Acquisition financials archive
I turned a newly acquired property's box of PDF financials into a database I can actually ask questions.
When we acquired a property, its history arrived as due-diligence documents. Years of P&L and balance-sheet PDFs, tax-return scans, revenue spreadsheets, monthly tax returns. That is the seller's whole financial story, and it is useless as a pile of files. I wanted to query it.
How it works
I built a SQLite archive with an ingest script that rebuilds the database idempotently from clean spreadsheets plus OCR'd scans. Tables cover P&L, balance sheet, monthly and annual revenue, tax returns, and occupancy. A CLI query tool answers by year and line item. One build step emits a consolidated multi-tab workbook, another renders a self-contained Chart.js dashboard: revenue trend, net income, a cost-swing bridge, occupancy and ADR.
- Two ownership eras sit in the same files, so everything is tagged by source and disambiguated by date.
- Annual totals mixed bases year to year, so they are cross-validated. Balances actually balance, and revenue ties to the tax returns to the cent.
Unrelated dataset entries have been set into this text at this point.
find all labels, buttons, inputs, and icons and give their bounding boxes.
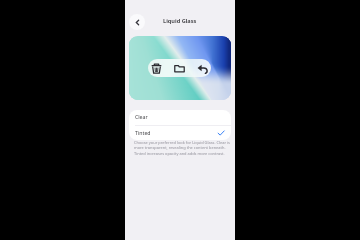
button[interactable]: Delete (148, 60, 165, 77)
button[interactable]: Tinted (129, 126, 231, 140)
staticText: Liquid Glass (163, 17, 197, 25)
staticText: Choose your preferred look for Liquid Gl… (134, 140, 231, 156)
staticText: Tinted (135, 130, 151, 137)
button[interactable]: Back (129, 14, 145, 30)
button[interactable]: Reply (194, 60, 211, 77)
button[interactable]: Archive (171, 60, 188, 77)
button[interactable]: Clear (129, 110, 231, 125)
staticText: Clear (135, 114, 148, 121)
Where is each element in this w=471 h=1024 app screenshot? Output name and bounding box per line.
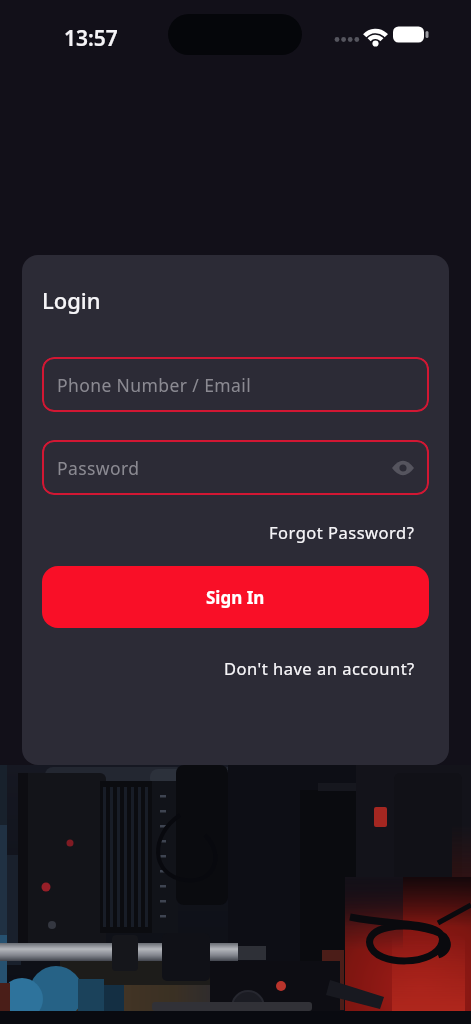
- staticText: Password: [57, 456, 140, 480]
- staticText: Login: [42, 285, 101, 315]
- button[interactable]: Don't have an account?: [224, 657, 415, 679]
- staticText: 13:57: [64, 24, 118, 53]
- staticText: Sign In: [206, 586, 265, 609]
- button[interactable]: Forgot Password?: [269, 521, 415, 543]
- button[interactable]: Phone Number / Email: [42, 357, 429, 412]
- staticText: Phone Number / Email: [57, 373, 252, 397]
- button[interactable]: Password: [42, 440, 429, 495]
- button[interactable]: Sign In: [42, 566, 429, 628]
- Subtotals that were uncached formula cells get recomputed at ingest by resolving the formulas.
It is live and queryable, and re-ingesting new documents is safe and idempotent, so the archive grows without rework.
Due-diligence data usually dies in a folder after close. Turning it into something an agent can query keeps the acquisition's history a live input to decisions, instead of a box I have to re-open by hand. Context is the company, even the context you inherit.